When I couldn’t take much more, I balled up Teddy’s towel and tucked it behind my head, then pretended to close my eyes while eyeing her through slits. I’ve remained that way for the better part of an hour. All this pretending has seriously messed up my plans for a nap. Whatever.
Dillon rolls over onto her stomach and settles in with a sigh. Now even more of her is within view, and I roll my head to the side. How can a guy possibly relax with her flipping all over the place? For heaven’s sake, lie still. Preferably in a chair on the other side of the ship.
When Chad mutters under his breath, I realize I’m not the only one struggling. That only frustrates me more, because my slight and mostly insignificant crush on this chick comes with guilt. Chad once accused me of stealing his girlfriends. While that was only hypothetically true twice in high school—I was an arrogant jerk who occasionally made a point of targeting my shorter, non-athletic brother to prove that I was not the lesser son—this time I see his point. Chad moved here first and met Dillon first and got to know her first, which means he has dibs and we both know it. Childish maybe, but the Bro Code exists for a reason. If you don’t believe me, just ask Ted and Barney and the mother that I still haven’t met because I’m the last person in America to watch this television show. Thank goodness for Netflix.
I’m the one who initiated the real Bro
Code between us by way of apology. I grew up. I realized the error of my obnoxious ways. But mainly, I love my brother and won’t do that to him again. An easier vow to make when you live in another state.
Some other girl I’ve never seen before plops her beach bag on the ground next to Dillon and settles into the chair with a sigh. Her red curly hair is wild—think Carrot Top but slightly more tamed, emphasis on the slight—and hangs just past her shoulders. She reaches up and knots it with an elastic and…okay that’s better.

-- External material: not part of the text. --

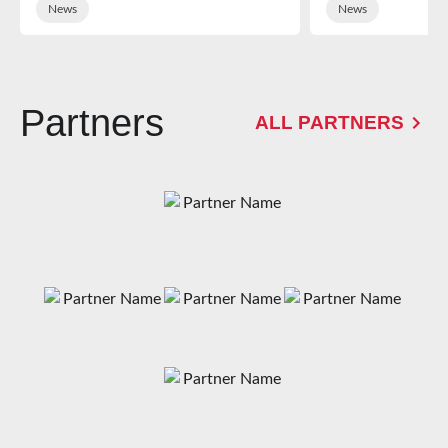
News
News
Partners
ALL PARTNERS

“Oh crap, I left my People magazine in the room. Do you have anything I can read?” She nudges Dillon on the butt, and I immediately cry foul. How is that fair? “Dillon, are you awake? I need a magazine. Do you have one?” When Dillon doesn’t respond, she girl pokes her ribs with a blue-painted fingernail.
“Ow! Why are you poking me, Sabrina?” Dillon comes up on an elbow and looks at her…friend? Sister? Who is this chick?

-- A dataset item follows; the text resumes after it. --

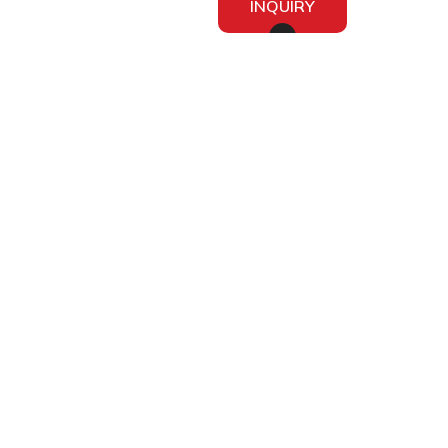
INQUIRY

“I need something to read, and I left my magazine in the room.”
Dillon rolls her eyes and nods in our direction before she seems to get an idea and sits up a little. “You don’t need a magazine when you have people. You should talk to Chad. I think you both have a lot in common. Hey Chad, tell my cousin Sabrina about your job.” She looks at her cousin while I look between them to spot any resemblances. There aren’t any. This family is entirely too large. “He’s a broker or something. Aren’t you a broker like on Wall Street?”
“I’m an insurance adjuster in Nashville,” Chad responds. I nearly burst out laughing, but he sounds so distraught that she isn’t aware of his job. Chad’s career is his biggest source of pride, and Dillon just popped that pride with a pin and sent it spinning around the room.

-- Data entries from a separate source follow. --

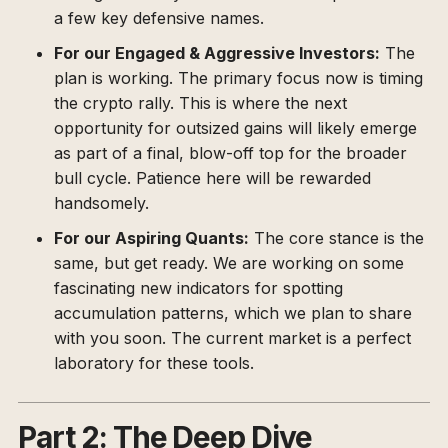
a few key defensive names.
For our Engaged & Aggressive Investors:
The
plan is working. The primary focus now is timing
the crypto rally. This is where the next
opportunity for outsized gains will likely emerge
as part of a final, blow-off top for the broader
bull cycle. Patience here will be rewarded
handsomely.
For our Aspiring Quants:
The core stance is the
same, but get ready. We are working on some
fascinating new indicators for spotting
accumulation patterns, which we plan to share
with you soon. The current market is a perfect
laboratory for these tools.
Part 2: The Deep Dive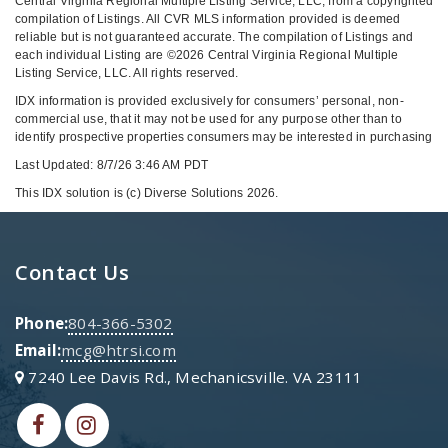
Central Virginia Regional Multiple Listing Service, LLC, from a copyrighted
compilation of Listings. All CVR MLS information provided is deemed
reliable but is not guaranteed accurate. The compilation of Listings and
each individual Listing are ©2026 Central Virginia Regional Multiple
Listing Service, LLC. All rights reserved.
IDX information is provided exclusively for consumers’ personal, non-
commercial use, that it may not be used for any purpose other than to
identify prospective properties consumers may be interested in purchasing
Last Updated: 8/7/26 3:46 AM PDT
This IDX solution is (c) Diverse Solutions 2026.
Contact Us
Phone:
804-366-5302
Email:
mcg@htrsi.com
7240 Lee Davis Rd., Mechanicsville. VA 23111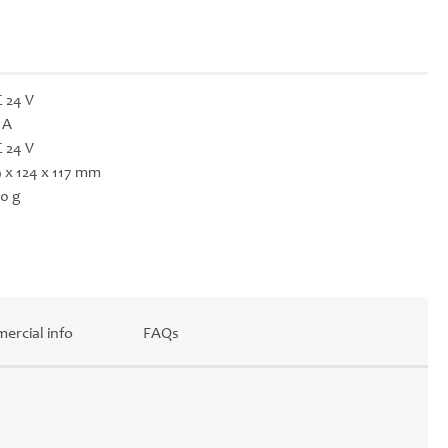
 24 V
 A
 24 V
 x 124 x 117 mm
0 g
ercial info
FAQs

She merely waves her hand in the air. “Oh, an insurance adjuster. Basically the same thing. She loves insurance, don’t you Sabrina?”
“No one loves insurance,” Sabrina mutters to herself, then scratches her eye. “Dillon, I don’t feel like talking. I want to read a magazine.”
Dillon worries her lip for a moment as though something isn’t working out right, then sighs. “Ask Teddy if he has one. I’m pretty sure he was actually in People magazine last week. ‘Stars, they’re just like us!’” She lies back down and props her chin in her hands.